Ink19 | by Aaron Shaul

...is Gondorian roots music, warped by its proximity to insanity, and all the more captivating because of it

It’s fun to imagine Devendra Banhart in a Lord of the Rings context, where the It Ring of Indie Rock has finally started to roll away from the recently displaced dance-punk kings, The Rapture. The Ring has traveled stylistic light years away, landing in the realm of minimal neo-folk. Banhart has not only scooped it up, but wears it without regard to its Smeagol/Gollum-esque mindwarping effects. The results are ridiculous, but pleasing. Lyrics like, “Because my teeth don’t bite I take them out dancing,” are eclipsed by the (*cough*) titular insanity of “Tit Smoking in the Temple of Artesan Mimicry.” Banhart goes beyond even Syd Barrett hippie-dippiness and reeks of Hobbit weed.

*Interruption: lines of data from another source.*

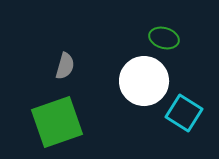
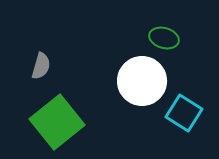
gray semicircle: moved 24 px left
white circle: moved 2 px left
green square: rotated 20 degrees counterclockwise
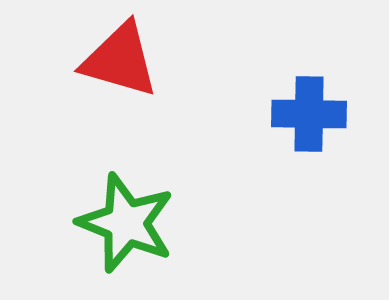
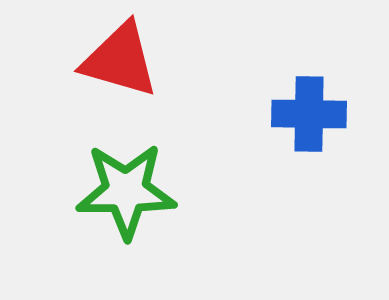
green star: moved 32 px up; rotated 22 degrees counterclockwise
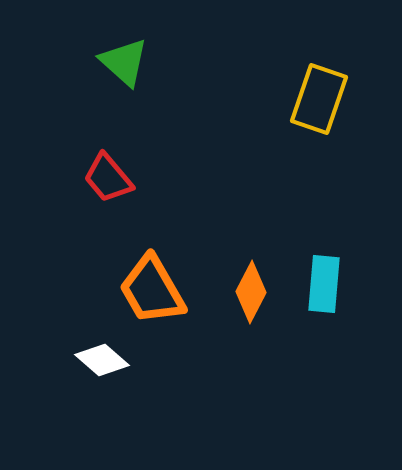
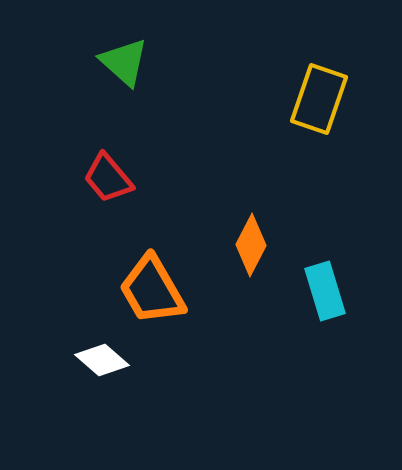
cyan rectangle: moved 1 px right, 7 px down; rotated 22 degrees counterclockwise
orange diamond: moved 47 px up
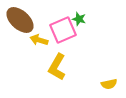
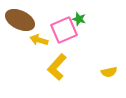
brown ellipse: rotated 16 degrees counterclockwise
pink square: moved 1 px right
yellow L-shape: rotated 12 degrees clockwise
yellow semicircle: moved 12 px up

Musically, Banhart keeps the arrangements Pink Moon simple, rarely straying into territory a single acoustic guitar can’t cover alone. Instrumentals like the above mentioned “Tit Smoking…” are as indebted to Indian sitar drones as they are to traditional British/American folk. This subtle and honest hybridization is probably Banhart’s greatest strength. Led Zeppelin may have invented Middle Earth rock, but Rejoicing in the Hands is Gondorian roots music, warped by its proximity to insanity, and all the more captivating because of it.